Extracted information –
* * *
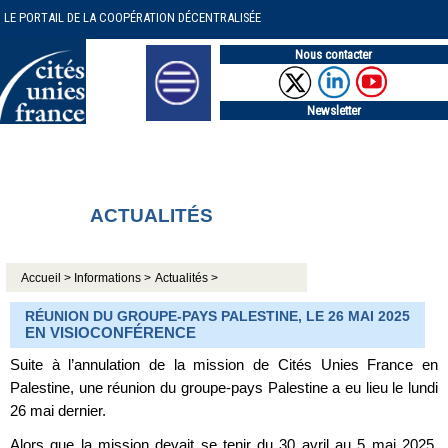
LE PORTAIL DE LA COOPÉRATION DÉCENTRALISÉE
Nous contacter
Newsletter
ACTUALITÉS
Accueil >
Informations >
Actualités >
RÉUNION DU GROUPE-PAYS PALESTINE, LE 26 MAI 2025
EN VISIOCONFÉRENCE
Suite à l’annulation de la mission de Cités Unies France en
Palestine, une réunion du groupe-pays Palestine a eu lieu le lundi
26 mai dernier.
Alors que la mission devait se tenir du 30 avril au 5 mai 2025,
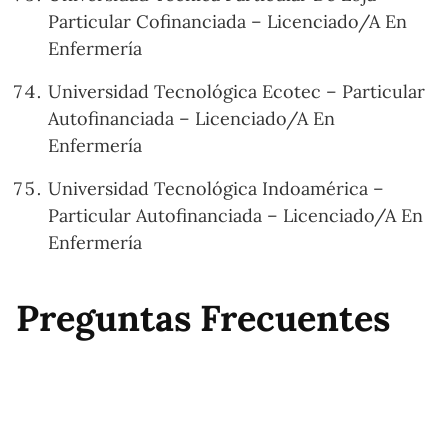
Particular Cofinanciada – Licenciado/A En
Enfermería
Universidad Tecnológica Ecotec – Particular
Autofinanciada – Licenciado/A En
Enfermería
Universidad Tecnológica Indoamérica –
Particular Autofinanciada – Licenciado/A En
Enfermería
Preguntas Frecuentes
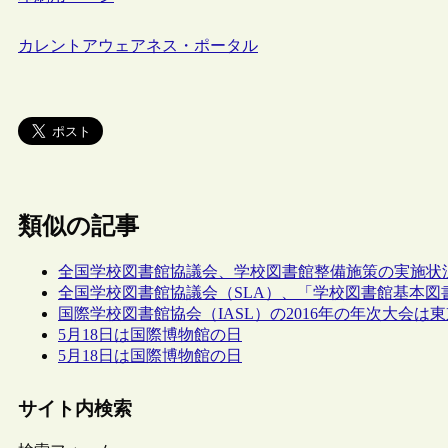
カレントアウェアネス・ポータル
類似の記事
全国学校図書館協議会、学校図書館整備施策の実施状況
全国学校図書館協議会（SLA）、「学校図書館基本図
国際学校図書館協会（IASL）の2016年の年次大会
5月18日は国際博物館の日
5月18日は国際博物館の日
サイト内検索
* * *
From the listing above, return every line that contains the word "Universidad".

Completed task –
Universidad Tecnológica Ecotec – Particular
Universidad Tecnológica Indoamérica –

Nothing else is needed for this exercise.